Functions

The Modelverse distinguishes three types of function. For the modeller, it is transparent which type the function is, although it is not possible to dig down in primitive functions. We now present these three types of functions.

Primitive functions

The primitive functions are functions that are implemented directly for the platform, such as in Python. While the function is written in that language, there are still various bindings with the Modelverse, as the function makes the requested changes in the MvS directly. As such, the function also makes use of the yield infrastructure presented previously.

For example, the integer_addition is one such function, which must be implemented in the platform. Its definition is as follows:

def integer_addition(a, b, **remainder):
    if 'value' not in a:
        a['value'], = yield [("RV", [a['id']])]
    if 'value' not in b:
        b['value'], = yield [("RV", [b['id']])]
    yield [("RETURN", [{'value': a['value'] + b['value']}])]

We see that there are two parameters: a and b. Additionally, a dictionary of other parameters is also passed, although these are not necessary most of the time. All alphabetic parameters are those originally passed to the function in the action language, and are represented as a dictionary containing a value and id key. The value key contains the value of the node, stored in a representation that is compatible with the platform. The id key stores the id of the element in the Modelverse. When a value is defined without an id, this means that the value was never stored in the Modelverse to begin with. When an id is defined without a value, this means that the value of the ID was never read out of the Modelverse.

It is easy to see that we can switch between both. To create a value if only an id is present, we read the node:

a['value'], = yield [("RV", [a['id']])]

To create an id if only a value is present, we create the value in the Modelverse:

a['id'], = yield [("CNV", [a['value']])]

As such, the primitive functions will have to check which of the two representations is there, and if the required one is not there, it must be converted. This explains the first four lines of the function: the function checks whether the value is already read from the Modelverse, and reuses it where possible.
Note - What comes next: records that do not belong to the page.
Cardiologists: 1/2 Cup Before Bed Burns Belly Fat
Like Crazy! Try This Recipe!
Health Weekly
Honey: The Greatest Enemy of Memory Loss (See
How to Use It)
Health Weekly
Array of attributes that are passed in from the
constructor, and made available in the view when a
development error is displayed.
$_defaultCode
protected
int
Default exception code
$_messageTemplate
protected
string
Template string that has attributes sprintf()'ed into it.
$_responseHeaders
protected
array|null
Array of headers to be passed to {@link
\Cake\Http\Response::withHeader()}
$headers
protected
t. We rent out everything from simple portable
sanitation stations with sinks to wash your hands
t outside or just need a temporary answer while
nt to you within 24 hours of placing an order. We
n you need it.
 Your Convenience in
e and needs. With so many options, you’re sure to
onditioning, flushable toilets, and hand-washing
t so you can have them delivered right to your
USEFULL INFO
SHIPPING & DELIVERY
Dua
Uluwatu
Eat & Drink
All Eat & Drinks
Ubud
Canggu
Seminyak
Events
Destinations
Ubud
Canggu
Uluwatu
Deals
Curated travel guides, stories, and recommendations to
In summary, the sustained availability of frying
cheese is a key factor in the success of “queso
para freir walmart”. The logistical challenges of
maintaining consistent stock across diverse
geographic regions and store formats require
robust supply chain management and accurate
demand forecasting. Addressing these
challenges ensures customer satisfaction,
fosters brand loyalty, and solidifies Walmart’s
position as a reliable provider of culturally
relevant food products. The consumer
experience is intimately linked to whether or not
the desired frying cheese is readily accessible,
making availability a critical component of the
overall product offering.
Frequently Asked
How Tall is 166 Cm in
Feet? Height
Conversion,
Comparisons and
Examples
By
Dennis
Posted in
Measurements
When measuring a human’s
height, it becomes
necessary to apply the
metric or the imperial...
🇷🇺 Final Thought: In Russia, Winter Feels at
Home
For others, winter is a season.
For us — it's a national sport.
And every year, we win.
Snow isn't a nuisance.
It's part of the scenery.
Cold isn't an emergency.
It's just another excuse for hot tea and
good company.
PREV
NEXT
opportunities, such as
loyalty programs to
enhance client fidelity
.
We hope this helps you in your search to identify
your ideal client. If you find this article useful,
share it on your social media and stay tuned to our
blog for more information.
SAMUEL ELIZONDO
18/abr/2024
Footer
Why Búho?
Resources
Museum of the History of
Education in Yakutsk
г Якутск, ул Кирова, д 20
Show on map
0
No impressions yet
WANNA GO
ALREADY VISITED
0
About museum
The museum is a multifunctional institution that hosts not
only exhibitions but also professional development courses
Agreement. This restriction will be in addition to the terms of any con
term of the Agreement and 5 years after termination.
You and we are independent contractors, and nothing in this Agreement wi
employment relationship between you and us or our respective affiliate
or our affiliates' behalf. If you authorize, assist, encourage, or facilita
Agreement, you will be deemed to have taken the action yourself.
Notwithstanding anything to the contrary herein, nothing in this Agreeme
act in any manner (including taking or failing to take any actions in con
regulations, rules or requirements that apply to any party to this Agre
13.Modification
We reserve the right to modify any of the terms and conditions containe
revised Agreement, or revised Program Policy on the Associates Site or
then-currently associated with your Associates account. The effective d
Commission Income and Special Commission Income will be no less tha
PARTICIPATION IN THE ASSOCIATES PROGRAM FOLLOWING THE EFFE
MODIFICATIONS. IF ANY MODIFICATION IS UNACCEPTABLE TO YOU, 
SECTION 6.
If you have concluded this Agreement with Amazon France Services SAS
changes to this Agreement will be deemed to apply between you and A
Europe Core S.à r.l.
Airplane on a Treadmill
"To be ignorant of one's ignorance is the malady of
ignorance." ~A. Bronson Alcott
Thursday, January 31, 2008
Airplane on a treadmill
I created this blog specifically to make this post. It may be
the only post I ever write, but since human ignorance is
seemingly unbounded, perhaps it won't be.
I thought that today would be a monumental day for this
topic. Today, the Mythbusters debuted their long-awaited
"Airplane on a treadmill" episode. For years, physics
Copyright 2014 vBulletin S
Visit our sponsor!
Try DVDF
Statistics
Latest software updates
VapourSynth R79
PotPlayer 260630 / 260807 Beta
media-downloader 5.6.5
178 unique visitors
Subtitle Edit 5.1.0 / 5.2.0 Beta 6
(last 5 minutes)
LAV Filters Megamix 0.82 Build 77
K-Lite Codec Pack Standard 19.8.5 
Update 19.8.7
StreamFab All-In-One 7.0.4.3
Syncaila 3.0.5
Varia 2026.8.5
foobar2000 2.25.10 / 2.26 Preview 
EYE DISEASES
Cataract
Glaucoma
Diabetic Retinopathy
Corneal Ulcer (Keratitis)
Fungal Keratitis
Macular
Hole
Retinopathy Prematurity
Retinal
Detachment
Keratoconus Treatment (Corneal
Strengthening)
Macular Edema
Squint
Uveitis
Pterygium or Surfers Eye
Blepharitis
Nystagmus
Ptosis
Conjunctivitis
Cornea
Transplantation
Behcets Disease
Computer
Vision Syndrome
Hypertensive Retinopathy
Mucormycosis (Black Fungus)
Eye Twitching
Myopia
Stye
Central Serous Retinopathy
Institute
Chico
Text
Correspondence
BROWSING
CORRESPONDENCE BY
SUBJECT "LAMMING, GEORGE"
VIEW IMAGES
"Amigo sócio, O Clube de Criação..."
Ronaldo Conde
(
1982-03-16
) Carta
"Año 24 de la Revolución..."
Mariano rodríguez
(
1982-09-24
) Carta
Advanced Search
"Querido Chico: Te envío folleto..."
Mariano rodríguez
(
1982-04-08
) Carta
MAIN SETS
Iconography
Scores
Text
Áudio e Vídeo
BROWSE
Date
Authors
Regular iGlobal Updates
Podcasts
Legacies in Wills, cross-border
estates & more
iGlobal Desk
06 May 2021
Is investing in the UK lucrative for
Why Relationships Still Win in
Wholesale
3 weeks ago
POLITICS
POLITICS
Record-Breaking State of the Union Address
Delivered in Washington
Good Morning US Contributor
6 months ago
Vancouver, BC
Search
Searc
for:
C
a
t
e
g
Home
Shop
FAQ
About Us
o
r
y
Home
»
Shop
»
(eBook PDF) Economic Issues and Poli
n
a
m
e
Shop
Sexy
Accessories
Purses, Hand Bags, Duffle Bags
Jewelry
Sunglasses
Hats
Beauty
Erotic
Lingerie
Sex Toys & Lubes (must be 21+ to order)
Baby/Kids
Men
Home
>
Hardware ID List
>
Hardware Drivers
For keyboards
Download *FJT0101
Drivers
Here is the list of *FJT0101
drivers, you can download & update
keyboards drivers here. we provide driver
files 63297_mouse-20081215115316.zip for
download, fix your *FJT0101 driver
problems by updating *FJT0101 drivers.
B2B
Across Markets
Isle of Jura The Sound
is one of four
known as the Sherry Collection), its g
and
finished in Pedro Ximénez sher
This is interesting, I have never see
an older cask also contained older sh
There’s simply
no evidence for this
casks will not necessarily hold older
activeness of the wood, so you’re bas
Finally, we return an element of similar structure as the input values. Again, it is possible for us to just return a value entry, meaning that the value is not stored in the Modelverse yet. It is every functions responsibility to check for the correct type of input, and the output function should only contain either value or id.

The primitive functions are hardcoded in the tool, and have no explicitly modelled counterpart. They are essentially to be seen as part of the specification. While a handle to these functions exists in the Modelverse, when the function is invoked, the instruction pointer is merely pointing at an empty node. During bootstrapping, however, this node was bound to the primitive python function. As this is the only option for these functions, all these functions MUST be ported if the Modelverse is to be ported to a different domain.

Compiled functions

In addition to the primitive functions, which must be implemented directly for the platform, some functions can also be precompiled by the user for performance reasons. Essentially, these functions are the same as the primitive functions, but their definition is stored in kernel/modelverse_kernel/compiled.py. The definition of these functions is identical, and they are automatically detected at startup. Nonetheless, they differ in that a Modelverse definition must also exist, which must have identical behaviour to the implemented function. When such a function is executed in the Modelverse, it is up to the Modelverse to decide which version is to be used. In case the platform provides a pre-compiled function, that one is normally used, otherwise the action language is directly executed.

Through its JIT compiler, the Modelverse actually dynamically creates compiled functions for the platform all the time. As such, all functions are actually written out as platform code, and only sporadically is an actual piece of action language still directly executed.

Normal functions

All other functions are normal functions, but as mentioned before, these functions are often even compiled behind the scenes by the JIT compiler.